En l’espèce, une salariée avait dénoncé les agissements de harcèlement moral de deux supérieurs hiérarchiques.
La société et les deux salariés visés par ce courrier l’ont assignée devant les juridictions civiles afin d’obtenir réparation de leur préjudice, sur le fondement de la diffamation.
La salariée avait été condamnée par les juges du fond à verser 300 € de dommages-intérêts à ses deux supérieurs hiérarchiques.
L’arrêt a été cassé car selon les juges tout salarié dispose d’un « droit de dénoncer, auprès de son employeur et des organes chargés de veiller à l’application des dispositions du Code du travail, les agissements répétés de harcèlement moral dont il estime être victime ».
Or, pour les Hauts magistrats, les exigences probatoires qui pèseront sur le salarié en cas de poursuites pour diffamation, « sont de nature à faire obstacle à l’effectivité [de ce] droit ».
En effet pour s’exonérer de sa responsabilité le salarié doit démontrer sa bonne foi (légitimité du but poursuivi, absence d’animosité personnelle, prudence dans l’expression et fiabilité de l’enquête) car les imputations diffamatoires sont présumées faites avec l’intention de nuire.
Mais la décision ajoute que « lorsqu’il est établi, par la partie poursuivante, que le salarié avait connaissance, au moment de la dénonciation, de la fausseté des faits allégués, la mauvaise foi de celui-ci est caractérisée et la qualification de dénonciation calomnieuse peut, par suite, être retenue ».
Prévue par l’article 226-10 du Code pénal, la dénonciation calomnieuse consiste en effet à dénoncer un fait que l’on sait totalement ou partiellement inexact et qui est de nature à entraîner des sanctions judiciaires, administratives ou disciplinaires contre une personne déterminée.

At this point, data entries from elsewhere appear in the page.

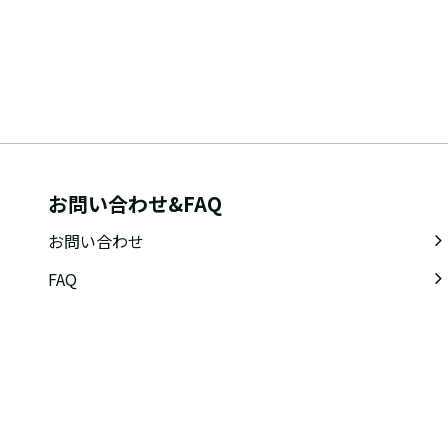
お問い合わせ&FAQ
お問い合わせ
FAQ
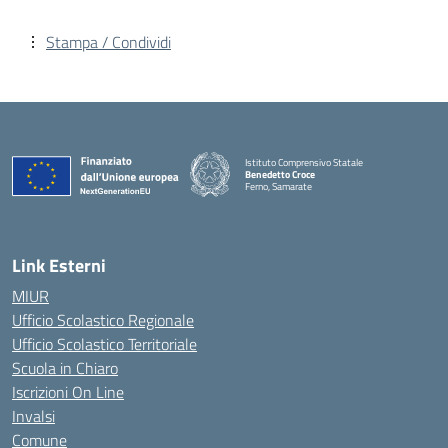
Stampa / Condividi
Istituto Comprensivo Statale
Benedetto Croce
Ferno, Samarate
— Visita la pagina iniziale della scuola
Link Esterni
MIUR
Ufficio Scolastico Regionale
Ufficio Scolastico Territoriale
Scuola in Chiaro
Iscrizioni On Line
Invalsi
Comune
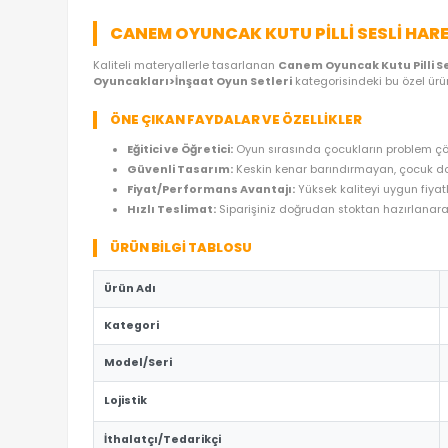
ÜRÜN ÖZELLIKLERI
YORUMLAR
(0)
ÖDE
CANEM OYUNCAK KUTU PILLI SES
Kaliteli materyallerle tasarlanan
Canem Oyuncak Ku
Oyuncakları>İnşaat Oyun Setleri
kategorisindeki
ÖNE ÇIKAN FAYDALAR VE ÖZELLIKLER
Eğitici ve Öğretici:
Oyun sırasında çocukların
Güvenli Tasarım:
Keskin kenar barındırmaya
Fiyat/Performans Avantajı:
Yüksek kaliteyi
Hızlı Teslimat:
Siparişiniz doğrudan stoktan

- Action contre le salarié sur le fondement de l’article 1240 du Code civil
La Cour d’appel de Paris (Pôle 6, chambre 7 – 16 Avril 2015 N° 13/00306) juge que la procédure en résiliation judiciaire du contrat (ou prise d’acte) fondée sur des accusations mensongères de harcèlement moral peut entraîner la condamnation de son auteur :
« (…) le fait d’attraire à la procédure et de mettre en cause ad-nominem son supérieur hiérarchique, sans élément de nature à permettre de présumer l’existence d’actes de harcèlement, et a fortiori sans élément nouveau en cause d’appel, fait dégénérer l’exercice de ce droit en abus. Le préjudice qui en est résulté pour le supérieur hiérarchique en cause s’est aggravé en raison de la persistance des accusations infondées portées à son encontre en cause d’appel, de sorte qu’il y a lieu de l’évaluer à 12000 euros ».
La Cour d’appel de Montpellier l’a également jugé (Cour d’appel Montpellier Chambre civile 2 A – 7 Mai 2009 – 2009-378506) :
« (…) le fait de porter des accusations de harcèlement moral à l’encontre d’un collègue est source de préjudice moral pour celui-ci (…) dès lors qu’elle jette l’opprobre sur ce salarié, porte atteinte à sa réputation professionnelle et à son honneur, et le contraint à répondre à une enquête et à se justifier auprès de son employeur comme des autres salariés. L’accusatrice est donc condamnée à réparer les conséquences de sa dénonciation et à indemniser sa collègue en lui réglant la somme de 1000 euros à titre de dommages-intérêts sur le fondement de l’article 1382 du Code civil ».